Stories from the Greek Comedians - Alfred J. Church
Many of Aristophanes' most famous plays, including Frogs, Wasps, Clouds, Birds, Parliament of Women, and others, are presented in this book. Church preserves enough dialogue and verse to give a flavor of the originals, but greatly condenses the material. Most of Aristophanes plays were set against the backdrop of the Peloponnesian War, and his works provide insight into the internal politics of Athens during this time. Several plays from later playwrights, including Philemon, Meander, and Apollodorus, are also given.
TRAINING A CHORUS.
It has been said that the Greeks had three schools of comedy—the old, the middle, and the new. The old was the "Comedy of Politics." It took the form of extravaganza or farce. The reader will find nine specimens of it in this volume, all taken from Aristophanes, who indeed is the only writer of this school that is left to us. With the middle we need not now concern ourselves. Possibly we may get some idea of what it was like from the Women in Parliament and the Plutus, two of Aristophanes's later plays. The new comedy was the "Comedy of Manners." It may be compared with the dramas that bear this name on the modern stage, and also with the ordinary novel. We have it only in the translations of Plautus and Terence.

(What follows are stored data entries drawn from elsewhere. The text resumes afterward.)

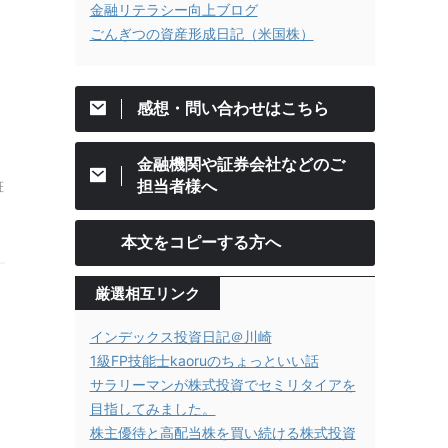
金融リテラシー向上ブログ
ごんぎつの資産形成日記（米国株）
感想・問い合わせはこちら
金融機関や証券会社などのご
担当者様へ
証
本文をコピーする方へ
厳選相互リンク
インデックス投資日記＠川崎
1級FP技能士kaoruのちょっといい話
サラリーマンが株式投資でセミリタイアを
目指してみました。
株主優待と高配当株を買い続ける株式投資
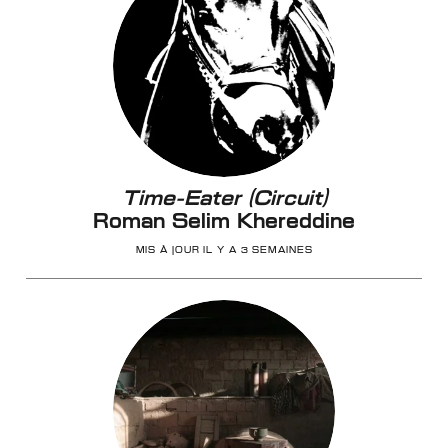
Time-Eater (Circuit)
Roman Selim Khereddine
MIS À JOUR IL Y A 3 SEMAINES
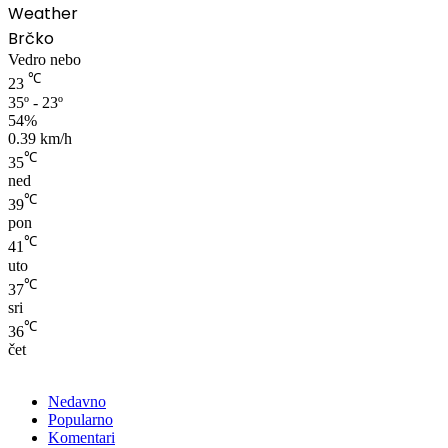
Weather
Brčko
Vedro nebo
℃
23
35º - 23º
54%
0.39 km/h
℃
35
ned
℃
39
pon
℃
41
uto
℃
37
sri
℃
36
čet
Nedavno
Popularno
Komentari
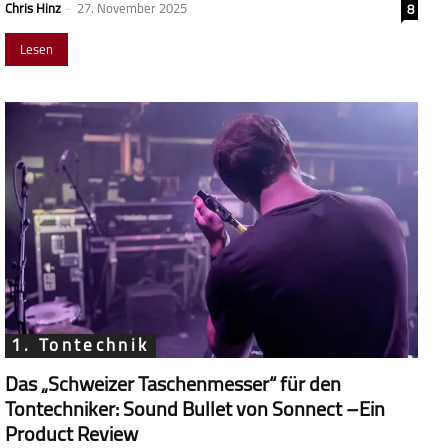
Chris Hinz
-
27. November 2025
8
Lesen
1. Tontechnik
Das „Schweizer Taschenmesser“ für den
Tontechniker: Sound Bullet von Sonnect –Ein
Product Review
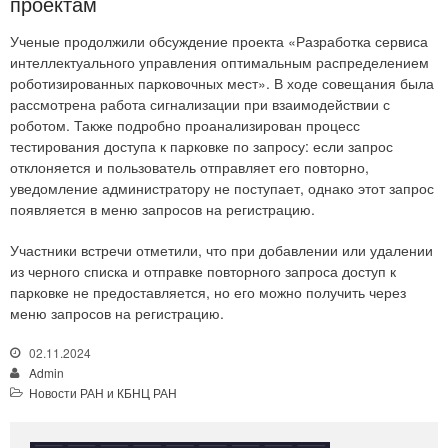
проектам
Ученые продолжили обсуждение проекта «Разработка сервиса
интеллектуального управления оптимальным распределением
роботизированных парковочных мест». В ходе совещания была
рассмотрена работа сигнализации при взаимодействии с
роботом. Также подробно проанализирован процесс
тестирования доступа к парковке по запросу: если запрос
отклоняется и пользователь отправляет его повторно,
уведомление администратору не поступает, однако этот запрос
появляется в меню запросов на регистрацию.
Участники встречи отметили, что при добавлении или удалении
из черного списка и отправке повторного запроса доступ к
парковке не предоставляется, но его можно получить через
меню запросов на регистрацию.
02.11.2024
Admin
Новости РАН и КБНЦ РАН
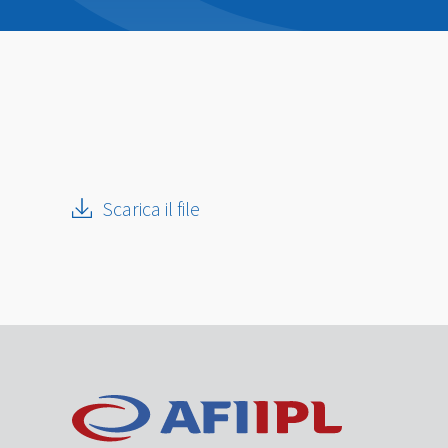
Scarica il file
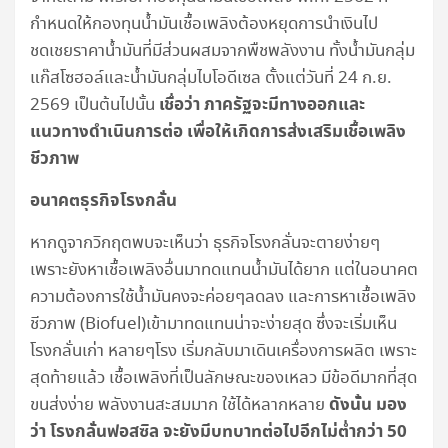
กำหนดให้กองทุนน้ำมันเชื้อเพลิงต้องหยุดการนำเงินไป
ชดเชยราคาน้ำมันที่มีส่วนผสมจากพืชพลังงาน ทั้งน้ำมันกลุ่ม
แก๊สโซฮอล์และน้ำมันกลุ่มไบโอดีเซล ตั้งแต่วันที่ 24 ก.ย.
เชื่อว่า ภาครัฐจะมีทางออกและ
2569 เป็นต้นไปนั้น
แนวทางดำเนินการต่อ เพื่อให้เกิดการส่งเสริมเชื้อเพลิง
ชีวภาพ
อนาคตธุรกิจโรงกลั่น
หากดูจากวิกฤตพบจะเห็นว่า ธุรกิจโรงกลั่นจะตายง่ายๆ
เพราะยังหาเชื้อเพลิงอื่นมาทดแทนน้ำมันได้ยาก แต่ในอนาคต
ความต้องการใช้น้ำมันคงจะค่อยๆลดลง และการหาเชื้อเพลิง
ชีวภาพ (Biofuel)เข้ามาทดแทนน่าจะง่ายสุด ซึ่งจะเริ่มเห็น
โรงกลั่นเก่า หลายๆโรง เริ่มกลับมาเดินเครื่องการผลิต เพราะ
สุดท้ายแล้ว เชื้อเพลิงที่เป็นลักษณะของเหลว มีข้อดีมากที่สุด
ดังนั้น มอง
ขนส่งง่าย พลังงานสะสมมาก ใช้ได้หลากหลาย
ว่า โรงกลั่นฟอสซิล จะยังมีบทบาทต่อไปอีกไม่ต่ำกว่า 50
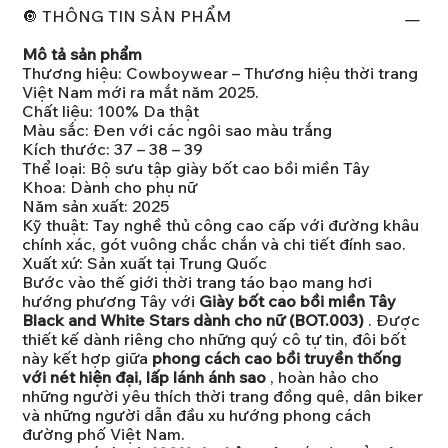
🔘 THÔNG TIN SẢN PHẨM
Mô tả sản phẩm
Thương hiệu: Cowboywear – Thương hiệu thời trang
Việt Nam mới ra mắt năm 2025.
Chất liệu: 100% Da thật
Màu sắc: Đen với các ngôi sao màu trắng
Kích thước: 37 – 38 – 39
Thể loại: Bộ sưu tập giày bốt cao bồi miền Tây
Khoa: Dành cho phụ nữ
Năm sản xuất: 2025
Kỹ thuật: Tay nghề thủ công cao cấp với đường khâu
chính xác, gót vuông chắc chắn và chi tiết đính sao.
Xuất xứ: Sản xuất tại Trung Quốc
Bước vào thế giới thời trang táo bạo mang hơi
hướng phương Tây với
Giày bốt cao bồi miền Tây
Black and White Stars dành cho nữ (BOT.003)
. Được
thiết kế dành riêng cho những quý cô tự tin, đôi bốt
này kết hợp giữa
phong cách cao bồi truyền thống
với nét hiện đại, lấp lánh ánh sao
, hoàn hảo cho
những người yêu thích thời trang đồng quê, dân biker
và những người dẫn đầu xu hướng phong cách
đường phố Việt Nam.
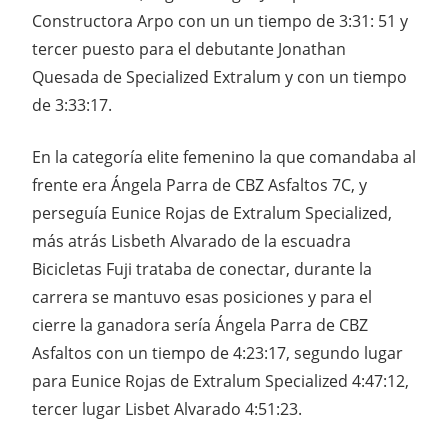
Constructora Arpo con un un tiempo de 3:31: 51 y
tercer puesto para el debutante Jonathan
Quesada de Specialized Extralum y con un tiempo
de 3:33:17.
En la categoría elite femenino la que comandaba al
frente era Ángela Parra de CBZ Asfaltos 7C, y
perseguía Eunice Rojas de Extralum Specialized,
más atrás Lisbeth Alvarado de la escuadra
Bicicletas Fuji trataba de conectar, durante la
carrera se mantuvo esas posiciones y para el
cierre la ganadora sería Ángela Parra de CBZ
Asfaltos con un tiempo de 4:23:17, segundo lugar
para Eunice Rojas de Extralum Specialized 4:47:12,
tercer lugar Lisbet Alvarado 4:51:23.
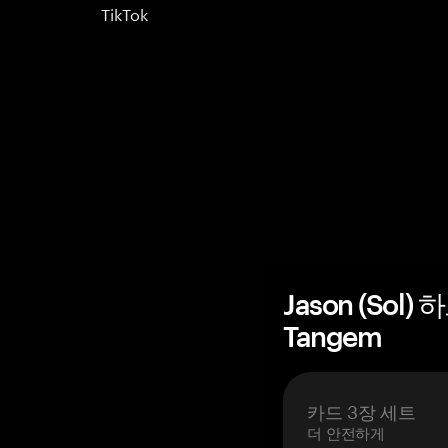
TikTok
Jason (Sol
Tangem
카드 3장 세트
더 안전하게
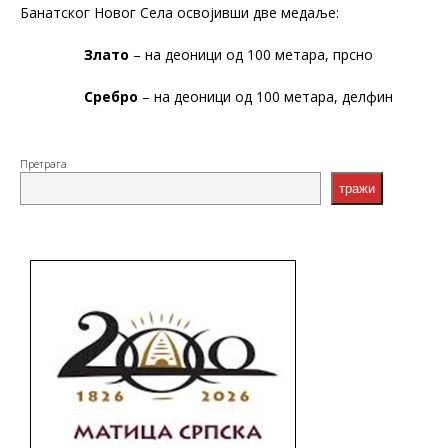
Банатског Новог Села освојивши две медаље:
Злато
– на деоници од 100 метара, прсно
Сребро
– на деоници од 100 метара, делфин
Претрага
тражи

I have dealt very freely with my originals, not indeed adding anything, but leaving out much, translating sometimes, and sometimes paraphrasing. Of the liberty which I have allowed myself, I may give an instance. In the Acharnians I have in one place translated "drachmas" by "guineas," though "shillings" would have been nearer the truth. But the context seemed to require it. It was necessary that the envoys should be thought overpaid, and the word "shillings" would not have given the impression.
I have many obligations to acknowledge. Perhaps my largest debt is to the translation of Mr. Hookham Frere. These I have even ventured to alter and compress, and to mingle with them some of my own renderings. I owe much to the admirable versions by Mr. B. B. Rogers of the Wasps and the Peace, and to the editions of Mr. Merry, one of the most ingenious and felicitous of Aristophanes's critics. I would mention also a translation of the Acharnians by Mr. Billson, and of the Women in Parliament by the Rev. R. Smith. Mr. Lucas Collins's excellent summaries in the "Ancient Classics for English Readers" I have also found useful.